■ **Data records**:
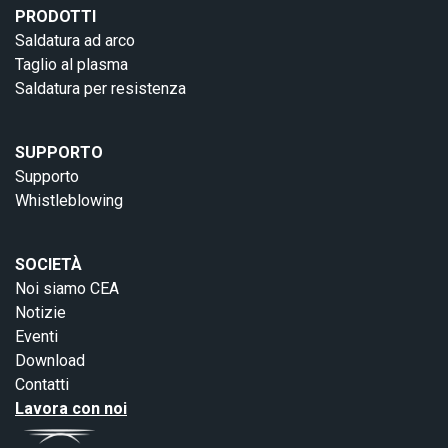
PRODOTTI
Saldatura ad arco
Taglio al plasma
Saldatura per resistenza
SUPPORTO
Supporto
Whistleblowing
SOCIETÀ
Noi siamo CEA
Notizie
Eventi
Download
Contatti
Lavora con noi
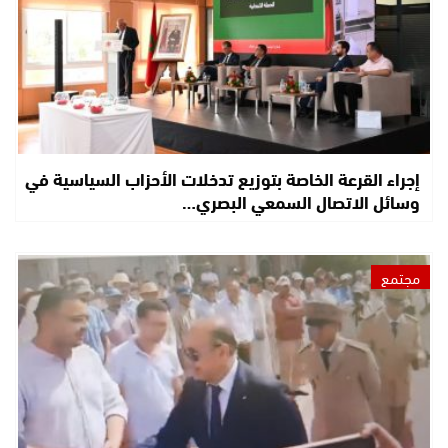
إجراء القرعة الخاصة بتوزيع تدخلات الأحزاب السياسية في
وسائل الاتصال السمعي البصري…
مجتمع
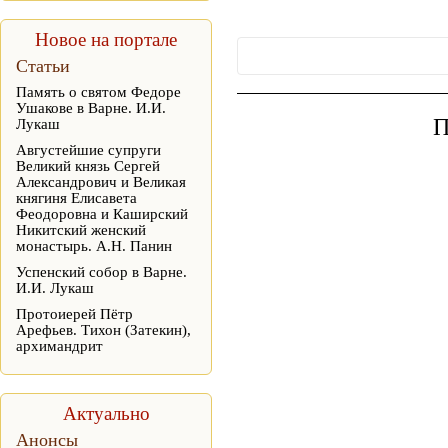
Новое на портале
Статьи
Память о святом Федоре
Ушакове в Варне. И.И.
П
Лукаш
Августейшие супруги
Великий князь Сергей
Александрович и Великая
княгиня Елисавета
Феодоровна и Каширский
Никитский женский
монастырь. А.Н. Панин
Успенский собор в Варне.
И.И. Лукаш
Протоиерей Пётр
Арефьев. Тихон (Затекин),
архимандрит
Актуально
Анонсы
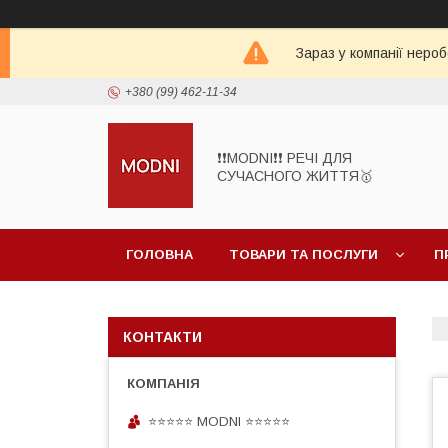
Зараз у компанії неро
+380 (99) 462-11-34
❗❗MODNI❗❗ РЕЧІ ДЛЯ
СУЧАСНОГО ЖИТТЯ🥇
ГОЛОВНА
ТОВАРИ ТА ПОСЛУГИ
П
КОНТАКТИ
⭐⭐⭐⭐⭐ MODNI ⭐⭐⭐⭐⭐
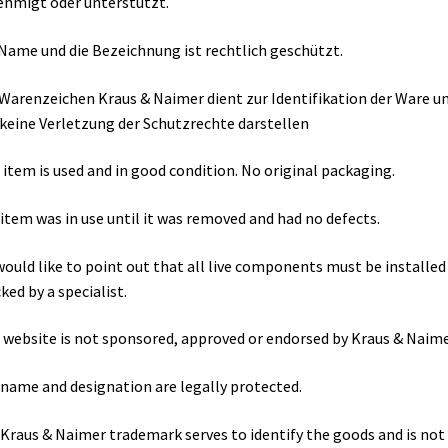
hmigt oder unterstützt.
Name und die Bezeichnung ist rechtlich geschützt.
Warenzeichen Kraus & Naimer dient zur Identifikation der Ware u
 keine Verletzung der Schutzrechte darstellen
 item is used and in good condition. No original packaging.
item was in use until it was removed and had no defects.
ould like to point out that all live components must be installed
ked by a specialist.
 website is not sponsored, approved or endorsed by Kraus & Naime
name and designation are legally protected.
Kraus & Naimer trademark serves to identify the goods and is not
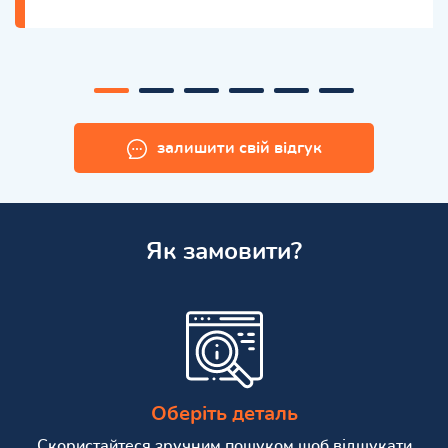
залишити свій відгук
Як замовити?
Оберіть деталь
Скористайтеся зручним пошуком щоб відшукати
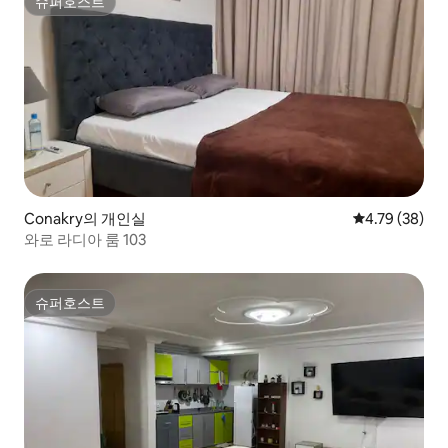
슈퍼호스트
슈퍼호스트
Conakry의 개인실
평점 4.79점(5
4.79 (38)
와로 라디아 룸 103
슈퍼호스트
슈퍼호스트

■ **Exercise objective**: Word for word, return all the entries and skip their pictures.

■ **Written response**:
PRODOTTI
Saldatura ad arco
Taglio al plasma
Saldatura per resistenza
SUPPORTO
Supporto
Whistleblowing
SOCIETÀ
Noi siamo CEA
Notizie
Eventi
Download
Contatti
Lavora con noi
إجراء القرعة الخاصة بتوزيع تدخلات الأحزاب السياسية في
وسائل الاتصال السمعي البصري…
مجتمع
Новое на портале
Статьи
Память о святом Федоре
Ушакове в Варне. И.И.
П
Лукаш
Августейшие супруги
Великий князь Сергей
Александрович и Великая
княгиня Елисавета
Феодоровна и Каширский
Никитский женский
монастырь. А.Н. Панин
Успенский собор в Варне.
И.И. Лукаш
Протоиерей Пётр
Арефьев. Тихон (Затекин),
архимандрит
Актуально
Анонсы
Зараз у компанії неро
+380 (99) 462-11-34
❗❗MODNI❗❗ РЕЧІ ДЛЯ
СУЧАСНОГО ЖИТТЯ🥇
ГОЛОВНА
ТОВАРИ ТА ПОСЛУГИ
П
КОНТАКТИ
⭐⭐⭐⭐⭐ MODNI ⭐⭐⭐⭐⭐
hmigt oder unterstützt.
Name und die Bezeichnung ist rechtlich geschützt.
Warenzeichen Kraus & Naimer dient zur Identifikation der Ware u
 keine Verletzung der Schutzrechte darstellen
 item is used and in good condition. No original packaging.
item was in use until it was removed and had no defects.
ould like to point out that all live components must be installed
ked by a specialist.
 website is not sponsored, approved or endorsed by Kraus & Naime
name and designation are legally protected.
Kraus & Naimer trademark serves to identify the goods and is not
залишити свій відгук
Як замовити?
Оберіть деталь
Скористайтеся зручним пошуком щоб відшукати
슈퍼호스트
슈퍼호스트
Conakry의 개인실
평점 4.79점(5
4.79 (38)
와로 라디아 룸 103
슈퍼호스트
슈퍼호스트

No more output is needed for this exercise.